Why Modi’s Laws to Liberalize Farming Worry Farmers
(Bloomberg) -- New legislation in India aims to fundamentally overhaul the way farm goods are produced and sold in the country of 1.3 billion people, almost half of whom depend on agriculture for their livelihood. A decades-old system of farmers selling mainly through state-run wholesale markets is being opened up in what Prime Minister Narendra Modi says marks a watershed moment that will help make India more self-reliant. Opposition parties and even one of Modi’s allies say it will leave those working the land vulnerable to exploitation by big private buyers. Farmers, who make up a powerful voting bloc, worry their income could fall, despite Modi’s promises to the contrary.

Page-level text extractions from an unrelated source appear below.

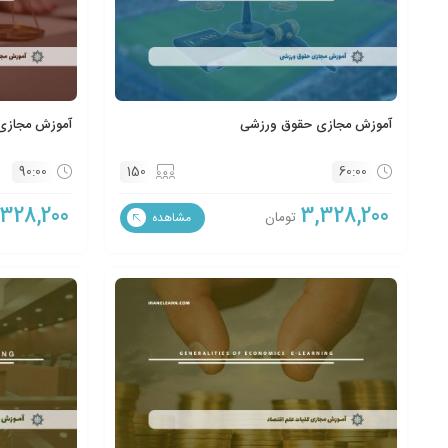
آموزش مجازی حقوق ورزشی
آموزش مجازی 
90:00
150
60:00
,328,200
3,328,200
تومان
مشاهده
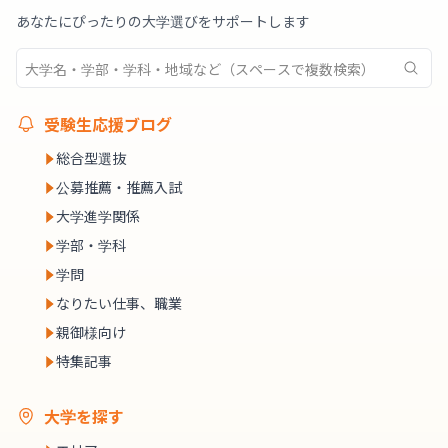
あなたにぴったりの大学選びをサポートします
受験生応援ブログ
総合型選抜
公募推薦・推薦入試
大学進学関係
学部・学科
学問
なりたい仕事、職業
親御様向け
特集記事
大学を探す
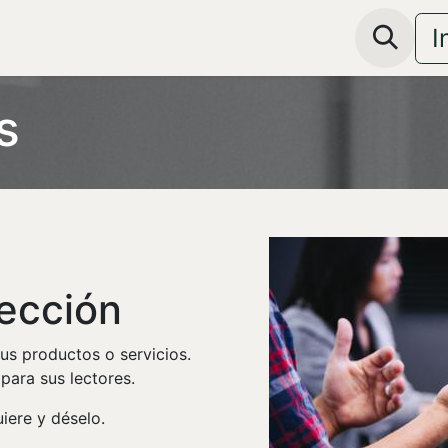
I
s
sección
us productos o servicios.
 para sus lectores.
iere y déselo.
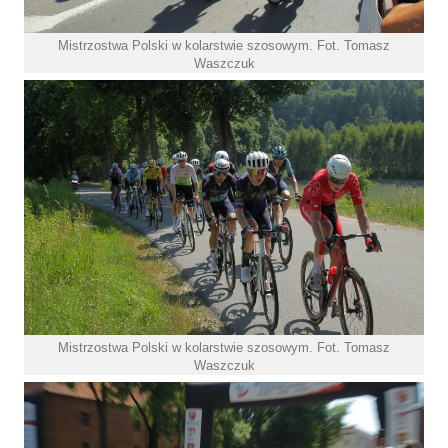
Mistrzostwa Polski w kolarstwie szosowym. Fot. Tomasz
Waszczuk
Mistrzostwa Polski w kolarstwie szosowym. Fot. Tomasz
Waszczuk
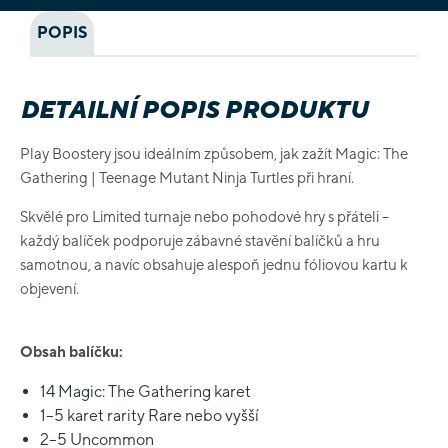
POPIS
DETAILNÍ POPIS PRODUKTU
Play Boostery jsou ideálním způsobem, jak zažít Magic: The
Gathering | Teenage Mutant Ninja Turtles při hraní.
Skvělé pro Limited turnaje nebo pohodové hry s přáteli –
každý balíček podporuje zábavné stavění balíčků a hru
samotnou, a navíc obsahuje alespoň jednu fóliovou kartu k
objevení.
Obsah balíčku:
14 Magic: The Gathering karet
1–5 karet rarity Rare nebo vyšší
2–5 Uncommon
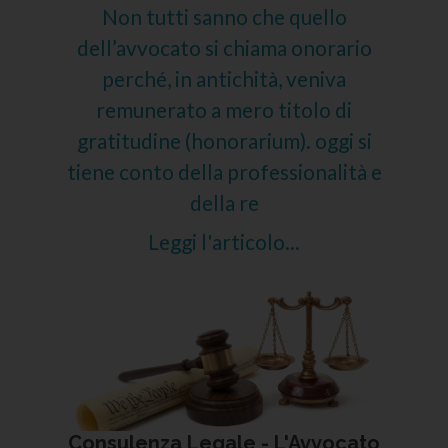
Non tutti sanno che quello
dell’avvocato si chiama onorario
perché, in antichità, veniva
remunerato a mero titolo di
gratitudine (honorarium). oggi si
tiene conto della professionalità e
della re
Leggi l'articolo...
Consulenza Legale - L'Avvocato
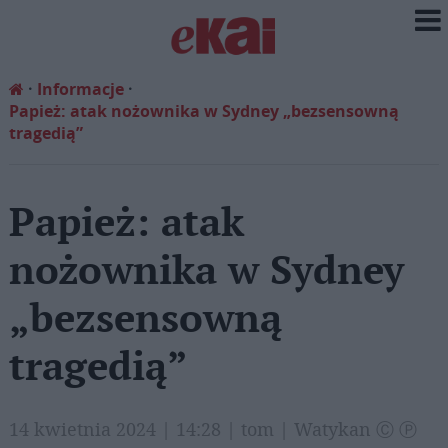
Informacje
Papież: atak nożownika w Sydney „bezsensowną
tragedią”
Papież: atak
nożownika w Sydney
„bezsensowną
tragedią”
14 kwietnia 2024 | 14:28 | tom | Watykan Ⓒ Ⓟ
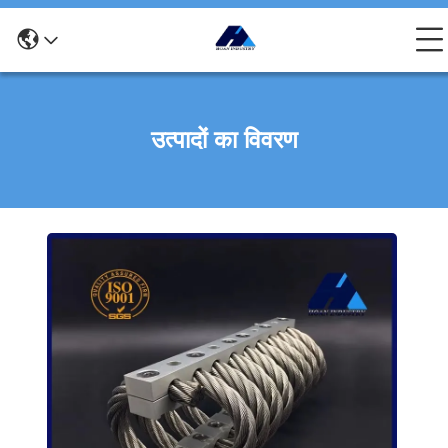
उत्पादों का विवरण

1. What’s the problem been?
Farming has remained relatively untouched by the push to modernize India; its growth has consistently lagged behind the overall economy for years -- often significantly. (The poverty rate in rural India is about 25% compared to 14% in urban areas, according to World Bank data.) Many farmers rely on the most basic of technologies and own small landholdings that preclude economies of scale. And the state-run wholesale markets they sell their produce into are often disorganized at best, dysfunctional at worst. In some, the federal government’s buying program doesn’t operate, leaving private players as the only option. That typically entails accepting prices well below government-set minimum rates, particularly after the middleman has taken a cut.
2. What has the government done?
Parliament passed two farm bills on Sept. 20 that the government says will boost farm output and income by removing many restrictions on sales. The new rules aim to promote barrier-free trade within states and across the country. Farmers and buyers will be free to trade outside the physical markets designated in each state -- at farm gates, private warehouses, processing plants or even on new electronic platforms. State governments are prohibited from charging any fees or levies on sales outside the old venue. Farmers can sign contracts to sell their products well in advance of planting for as many as five years out.
3. What’s the reasoning?
In a series of Twitter posts, Modi said that removing the decades-old restrictions aims to liberate farmers from bullying by middlemen. Farmers also may be more willing and able to invest in modern technologies and better seeds if they have an assured income or can get an advance from the buyer. Morgan Stanley says in a report that “the reforms are critical structural steps to remove supply-side bottlenecks and improve productivity of the farm sector by attracting investments and boosting rural incomes.”
4. Who’s against it?
Some opposition groups say the farm sector, which accounts for more than 40% of employment in India, should not be left at the mercy of market forces. Rahul Gandhi, a leader of the opposition Congress party, said in a tweet the law would “dilute the country’s public-procurement system and lead to the exploitation of farmers by traders, processors and bulk buyers. A long-time supporter of the ruling Bharatiya Janata Party, Shiromani Akali Dal, which rarely goes against Modi’s coalition, said farmers fear the demise of the government’s guaranteed purchases of certain agricultural products at set prices, which could lead to wild fluctuations in a country prone to weather extremes.
5. Is that going to happen?
Modi has said the government will continue to shield farmers. The day after the law passed he tweeted about a cabinet decision to raise some minimum prices for winter crops, an announcement seen as an attempt at reassurance. Although the government sets price floors for more than two dozen crops, it mainly buys wheat and rice for its welfare programs and some pulses and oilseeds to prevent distress sales by farmers. The guaranteed prices are used as benchmarks for various farm commodities, but private buyers don’t have to pay them. Some lawmakers want the law amended to change that, and to require the government to monitor transactions outside state-run markets to check on prices farmers are getting.
6. And the budget?
India has set aside 1.15 trillion rupees ($15.6 billion), or roughly 4% of its 30 trillion-rupee budget this year, to pay for food-related subsidies. The bulk of this goes toward procuring crops at the guaranteed prices. While on the face of it, any increase in prices would entail a budgetary cost, that translates into actual spending only if the procurement takes place. That remains to be seen.
7. Who wins, who loses?
The government’s theory is that the introduction of more competition for crops -- on top of government agencies -- could lead to higher prices for farmers, as well as savings on transportation and packaging. Bulk buyers, traders, processors, corporates and exporters may benefit as well as they can save on market fees by buying direct from growers. That could boost their competitiveness in the global market. India is already the world’s biggest cotton grower and ranks second in wheat and rice. On the flip side, state governments may lose a good chunk of the taxes they collect on sales at wholesale markets.
8. What about Modi?
The prospect of protests over the legislation has added to the worries of the Modi administration, which is struggling to check the coronavirus pandemic, resolve a tense border standoff with China, revive a shrinking economy and generate jobs. But they have so far been confined to a few states. The law could be challenged in the Supreme Court, but only its application, not government policy.